Der heimische Schweinswal ist akut vom Aussterben bedroht Foto: Nature Picture Library/imago

30 Prozent der Meeresfläche sollen bis zum Jahr 2030 zu geschützten Gebieten erklärt werden – das ist die zentrale Forderung des World Oceans Day der Vereinten Nationen am 8. Juni. Mit diesem Ziel wäre ein riesiger Beitrag im Kampf gegen die Klimakrise und das Artensterben geleistet. Denn den Meeren verdanken wir nicht nur jeden zweiten Atemzug, sie bremsen auch die Erhitzung der Atmosphäre durch die Aufnahme von klimaschädlichem Kohlendioxid.

Aktuell sind weltweit gerade einmal 2,7 Prozent des Ozeans wirksam geschützt; 7 Prozent sind als Schutzgebiete ausgewiesen.
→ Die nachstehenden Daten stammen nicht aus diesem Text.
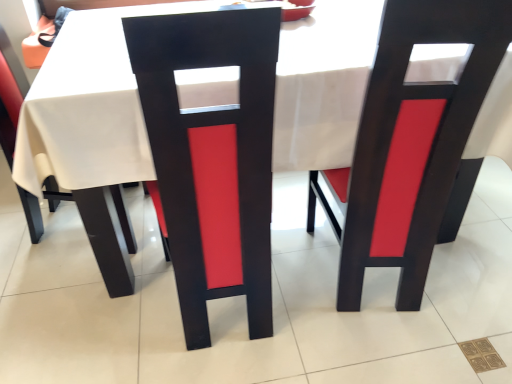 Locate an element on the screen. This screenshot has width=512, height=384. vacant space that is in between matte black chair at center, positioned as the 2th chair in left-to-right order, and matte black chair at center, which is the 3th chair from left to right is located at coordinates (305, 288). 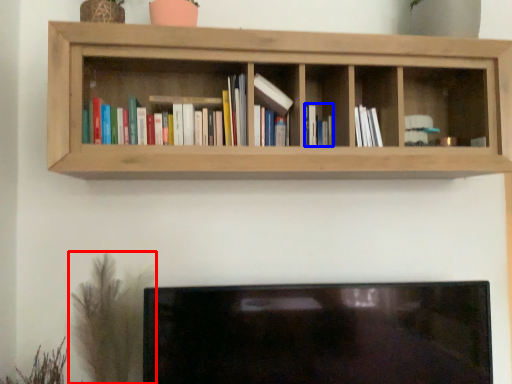 Question: Which object is closer to the camera taking this photo, plant (highlighted by a red box) or book (highlighted by a blue box)?

Choices:
 (A) plant
 (B) book

Answer: (A) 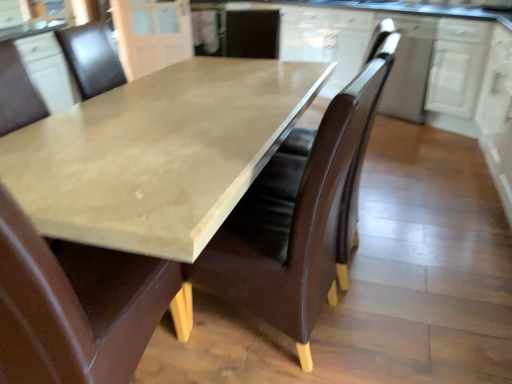 Locate an element on the screen. Image resolution: width=512 pixels, height=384 pixels. empty space that is in between brown leather swivel chair at center and white glossy cabinet at upper right, which is counted as the fourth cabinetry, starting from the left is located at coordinates (416, 183). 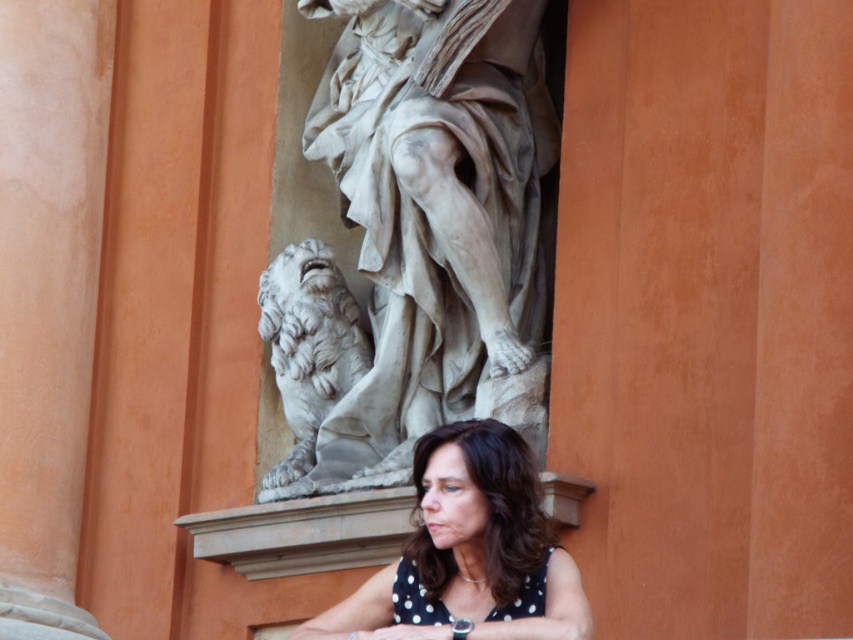 Question: Considering the relative positions of white marble statue at center and polka dot fabric at center in the image provided, where is white marble statue at center located with respect to polka dot fabric at center?

Choices:
 (A) above
 (B) below

Answer: (A)

Question: Which object is closer to the camera taking this photo?

Choices:
 (A) white marble statue at center
 (B) polka dot fabric at center

Answer: (B)

Question: Does white marble statue at center come in front of polka dot fabric at center?

Choices:
 (A) yes
 (B) no

Answer: (B)

Question: Is white marble statue at center wider than polka dot fabric at center?

Choices:
 (A) yes
 (B) no

Answer: (A) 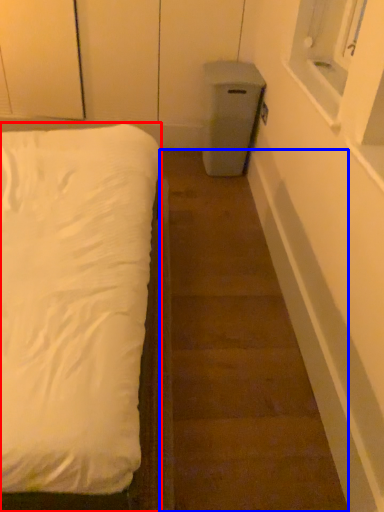 Question: Which of the following is the closest to the observer, bed (highlighted by a red box) or stairwell (highlighted by a blue box)?

Choices:
 (A) bed
 (B) stairwell

Answer: (A) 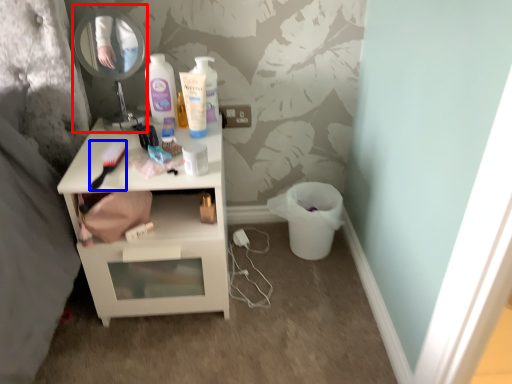 Question: Among these objects, which one is farthest to the camera, mirror (highlighted by a red box) or brush (highlighted by a blue box)?

Choices:
 (A) mirror
 (B) brush

Answer: (A) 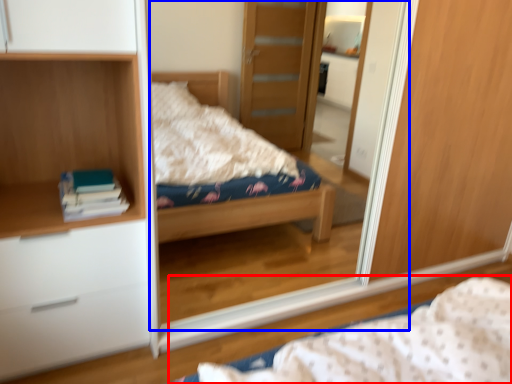 Question: Among these objects, which one is nearest to the camera, bed (highlighted by a red box) or mirror (highlighted by a blue box)?

Choices:
 (A) bed
 (B) mirror

Answer: (A) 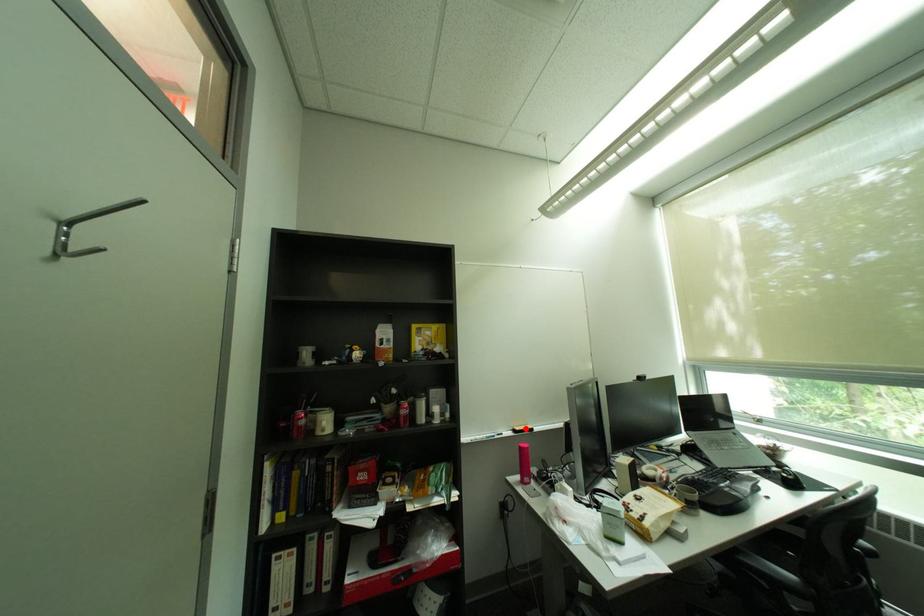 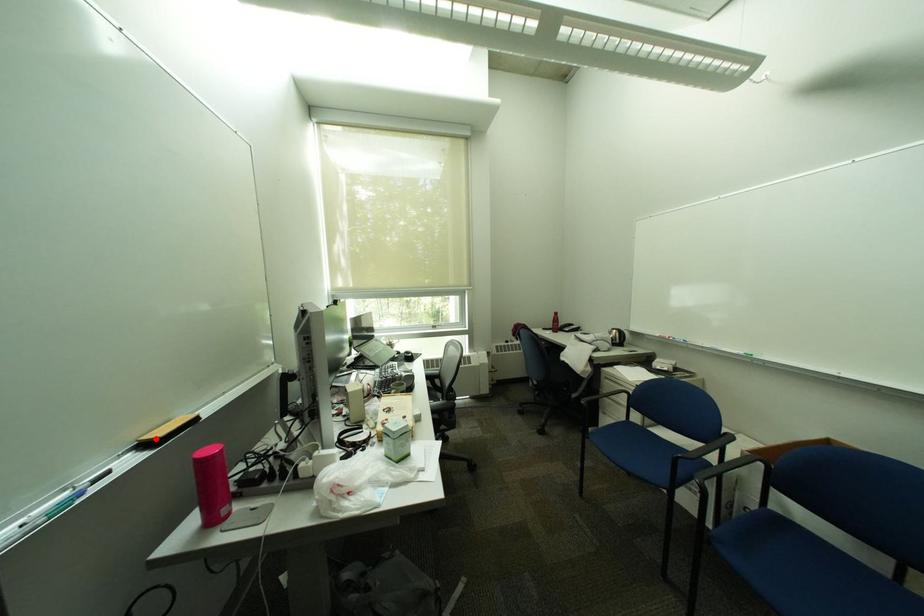 I am providing you with two images of the same scene from different viewpoints. A red point is marked on the first image and another point is marked on the second image. Is the red point in image1 aligned with the point shown in image2?

Yes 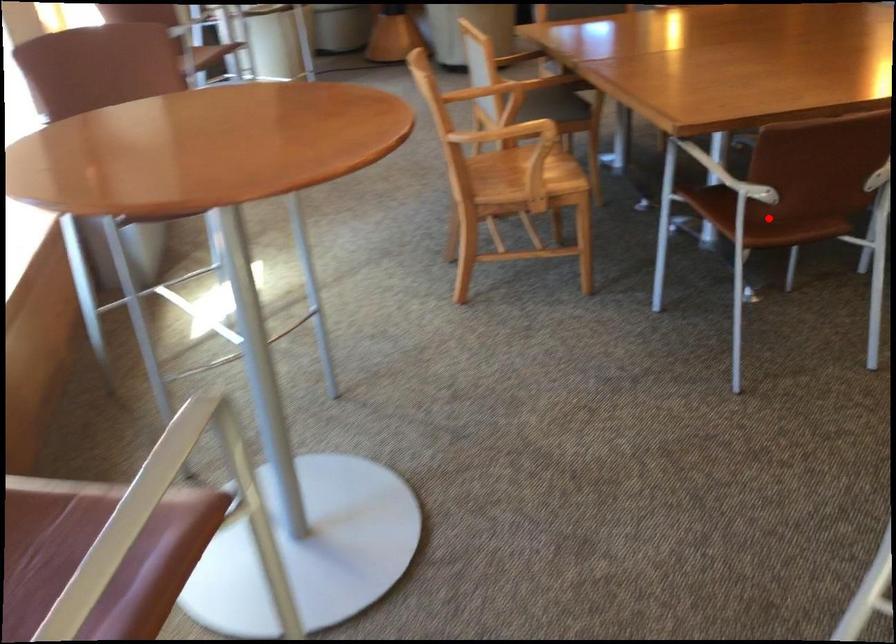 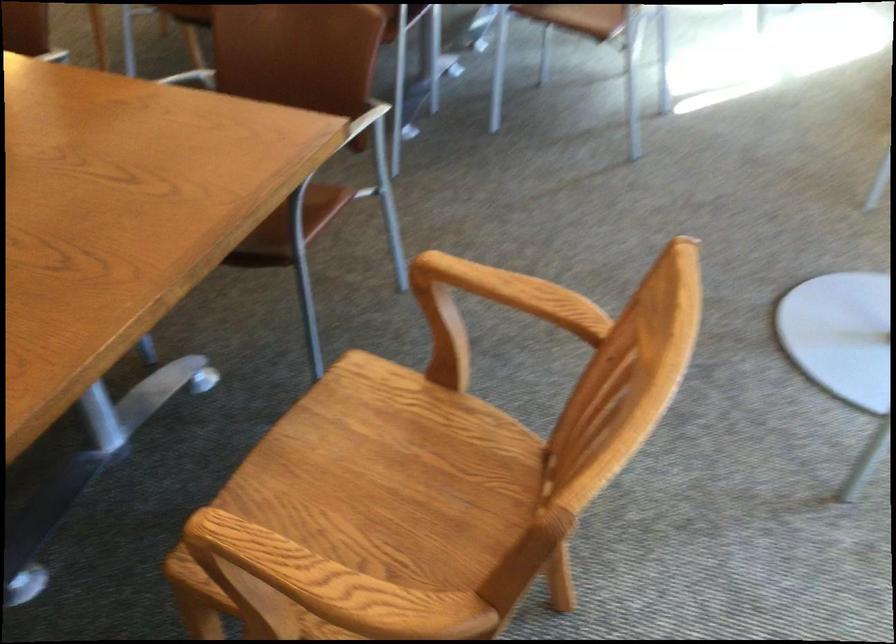 Question: I am providing you with two images of the same scene from different viewpoints. A red point is marked on the first image. Is the red point's position out of view in image 2?

Choices:
 (A) Yes
 (B) No

Answer: (A) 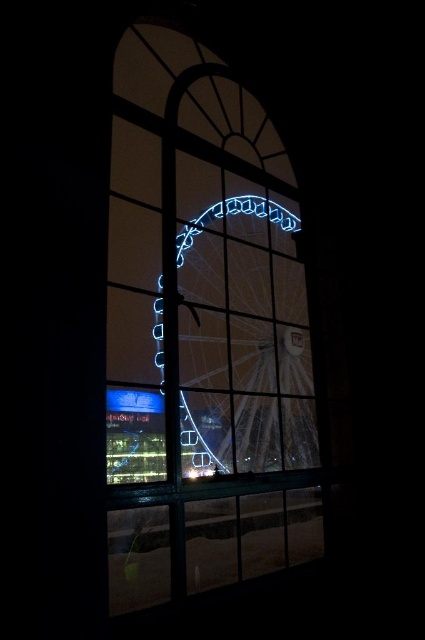 You are an interior designer assessing the view from a room. The clear glass window at center provides a view of the blue neon ferris wheel at center. If you want to ensure the window allows the entire Ferris wheel to be visible without obstruction, which object should you consider adjusting its height based on?

The clear glass window at center has a greater height compared to blue neon ferris wheel at center. Therefore, to ensure the entire Ferris wheel is visible, you should adjust the window height to match or be slightly taller than the blue neon ferris wheel at center.

You are standing in a room with a clear glass window at center and a blue neon ferris wheel at center. Which object is closer to you?

The clear glass window at center is closer to you because it is positioned over the blue neon ferris wheel at center, indicating it is in front.

You are standing in front of a window with an arched top and dark surroundings. You notice two points marked on the window glass at coordinates point [221,173] and point [271,227]. If you want to clean both points with a cloth, which point should you reach first to avoid smudging the other?

You should clean point [221,173] first because it is closer to the viewer than point [271,227]. Cleaning the closer point first prevents the cloth from smudging the farther point when moving towards it.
Der Unterschied zwischen wirksamem Schutz und ausgewiesenem Schutzgebiet ist dabei hochpolitisch: So bestehen die Meeresschutzgebiete in der deutschen Nord- und Ostsee bislang nur auf dem Papier.

De facto ist dort kein einziges Gebiet für die Fischerei verboten und selbst Kies- und Sandabbau findet statt. Eine Praxis, die die Bezeichnung „Meeresschutzgebiet“ ad absurdum führt. Nötig wären konsequente Maßnahmen mit Nullnutzungszonen zur Erholung von Tier- und Umwelt.

Gelegenheiten, den Schutz der Meere voranzutreiben, gibt es viele: Wegweisende Entscheidungen zum Schutz der Antarktis, Regelwerke zum Schutz der Hohen See und ein neues globales Rahmenabkommen zur Rettung der Biodiversität stehen auf der Agenda.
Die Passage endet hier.